• **THE TASK**: Once you reach the line holding "Bola de Demolição", write out that line and every later one exactly, ending with the last line of the data; write nothing else.

• **GIVEN DATA**:
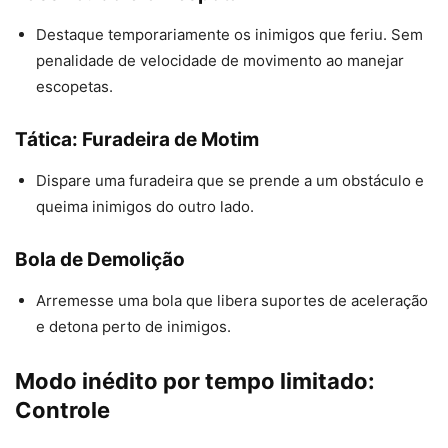
Destaque temporariamente os inimigos que feriu. Sem
penalidade de velocidade de movimento ao manejar
escopetas.
Tática: Furadeira de Motim
Dispare uma furadeira que se prende a um obstáculo e
queima inimigos do outro lado.
Bola de Demolição
Arremesse uma bola que libera suportes de aceleração
e detona perto de inimigos.
Modo inédito por tempo limitado:
Controle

• **RESULT BELOW**:
Bola de Demolição
Arremesse uma bola que libera suportes de aceleração
e detona perto de inimigos.
Modo inédito por tempo limitado:
Controle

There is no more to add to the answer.